Week 2: Embeddings & Vector Spaces - 1. What are Embeddings?

Embeddings map a query and document chunks into nearby points when their meanings match.

Before You Read

Explain embeddings as dense vectors that preserve useful semantic relationships.
Describe how queries and documents become comparable in the same vector space.
Recognize the difference between semantic closeness and factual correctness.

Working Model

An embedding model compresses text into coordinates. Nearby points usually express related meaning, so retrieval becomes a nearest-neighbor search. The vector is useful for finding candidates, not for proving that a candidate answers the question.

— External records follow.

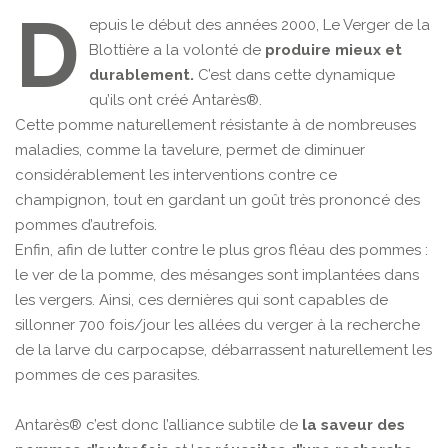
D
epuis le début des années 2000, Le Verger de la
Blottière a la volonté de
produire mieux et
durablement.
C’est dans cette dynamique
qu’ils ont créé Antarès®.
Cette pomme naturellement résistante à de nombreuses
maladies, comme la tavelure, permet de diminuer
considérablement les interventions contre ce
champignon, tout en gardant un goût très prononcé des
pommes d’autrefois.
Enfin, afin de lutter contre le plus gros fléau des pommes :
le ver de la pomme, des mésanges sont implantées dans
les vergers. Ainsi, ces dernières qui sont capables de
sillonner 700 fois/jour les allées du verger à la recherche
de la larve du carpocapse, débarrassent naturellement les
pommes de ces parasites.
Antarès® c’est donc l’alliance subtile de
la saveur des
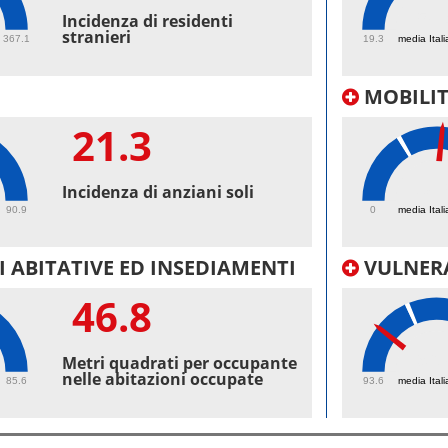
58.
Incidenza di residenti
stranieri
367.1
19.3
media Itali
MOBILI
21.3
38.
Incidenza di anziani soli
90.9
0
media Itali
 ABITATIVE ED INSEDIAMENTI
VULNERA
46.8
96.
Metri quadrati per occupante
nelle abitazioni occupate
85.6
93.6
media Itali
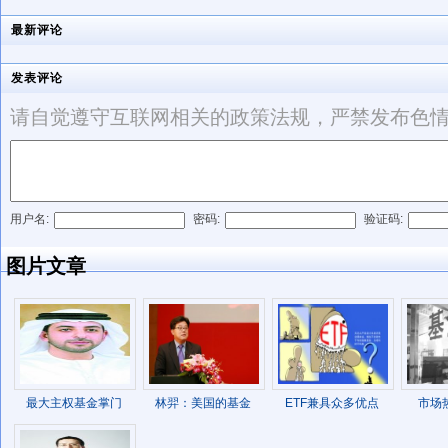
最新评论
发表评论
请自觉遵守互联网相关的政策法规，严禁发布色
用户名:
密码:
验证码:
发表评论
图片文章
最大主权基金掌门
林羿：美国的基金
ETF兼具众多优点
市场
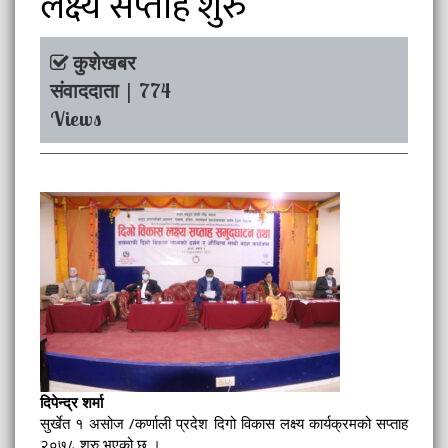
लक्ष्य सप्ताह शुरु
कुशेखबर
संवाददाता | 774
Views
दिपेन्द्र शर्मा
सुर्खेत १ असोज /कर्णाली प्रदेश दिगो विकास लक्ष्य कार्यक्रमको सप्ताह
२०७८ शुरु भएको छ ।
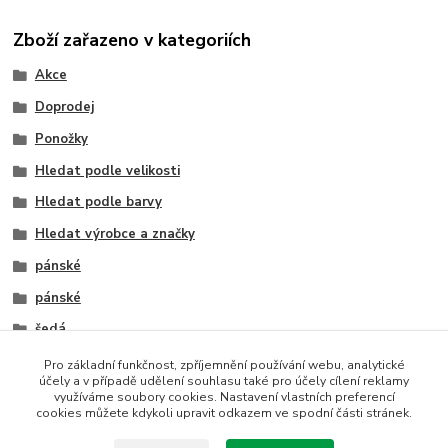
Zboží zařazeno v kategoriích
Akce
Doprodej
Ponožky
Hledat podle velikosti
Hledat podle barvy
Hledat výrobce a značky
pánské
pánské
šedá
černá
Pro základní funkčnost, zpříjemnění používání webu, analytické
účely a v případě udělení souhlasu také pro účely cílení reklamy
krémová
využíváme soubory cookies. Nastavení vlastních preferencí
cookies můžete kdykoli upravit odkazem ve spodní části stránek.
Trepon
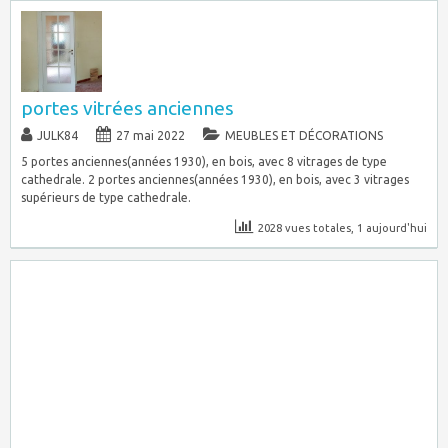
portes vitrées anciennes
JULK84
27 mai 2022
MEUBLES ET DÉCORATIONS
5 portes anciennes(années 1930), en bois, avec 8 vitrages de type
cathedrale. 2 portes anciennes(années 1930), en bois, avec 3 vitrages
supérieurs de type cathedrale.
2028 vues totales, 1 aujourd'hui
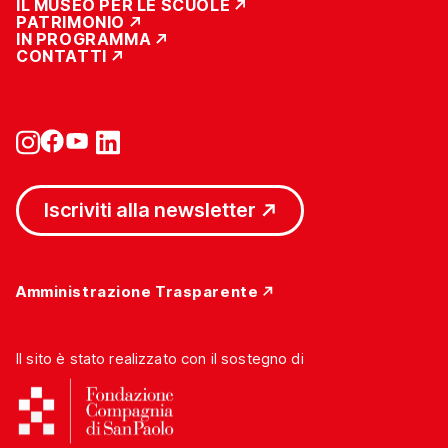
IL MUSEO PER LE SCUOLE
PATRIMONIO
IN PROGRAMMA
CONTATTI
Iscriviti alla newsletter
Amministrazione Trasparente
Il sito è stato realizzato con il sostegno di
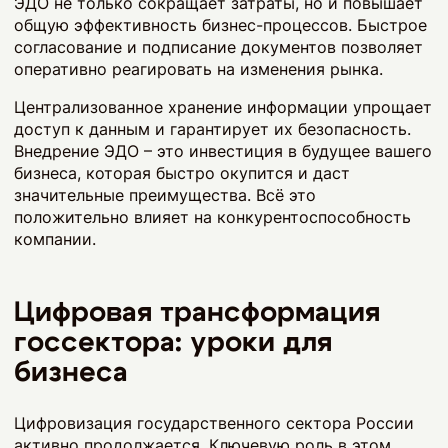
ЭДО не только сокращает затраты, но и повышает
общую эффективность бизнес-процессов. Быстрое
согласование и подписание документов позволяет
оперативно реагировать на изменения рынка.
Централизованное хранение информации упрощает
доступ к данным и гарантирует их безопасность.
Внедрение ЭДО – это инвестиция в будущее вашего
бизнеса, которая быстро окупится и даст
значительные преимущества. Всё это
положительно влияет на конкурентоспособность
компании.
Цифровая трансформация
госсектора: уроки для
бизнеса
Цифровизация государственного сектора России
активно продолжается. Ключевую роль в этом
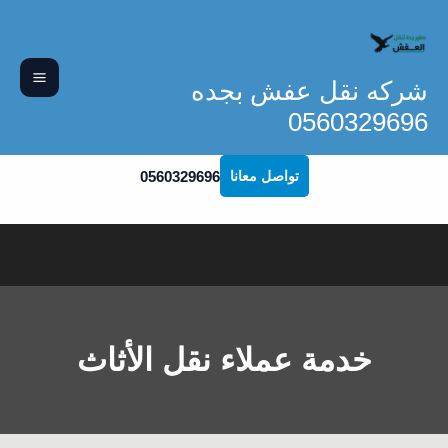
خطي
لى
لمحتوى
شركه نقل عفش بجده
0560329696
0560329696
تواصل معانا
خدمة عملاء نقل الأثاث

To a computer, text is just a sequence of meaningless characters. To perform semantic search or Retrieval-Augmented Generation (RAG), we need a way to represent the meaning of text mathematically. This is where Embeddings come in.

An embedding is a dense vector (a list of numbers) that represents the semantic meaning of a piece of text in a high-dimensional space.

From One-Hot Encoding to Dense Vectors

Historically, NLP used techniques like One-Hot Encoding or Bag-of-Words. If your vocabulary had 10,000 words, the word "apple" might be represented as a vector of 10,000 numbers, where all are 0 except for a single 1 at the index for "apple".

The Problem: These vectors are incredibly sparse (mostly zeros) and capture absolutely zero meaning. The mathematical distance between "apple" and "orange" is exactly the same as the distance between "apple" and "car".

In 2013, Google researchers introduced Word2Vec, which popularized dense embeddings. Instead of 10,000 dimensions, words were mapped to dense vectors of, say, 300 dimensions, where every number is a non-zero float.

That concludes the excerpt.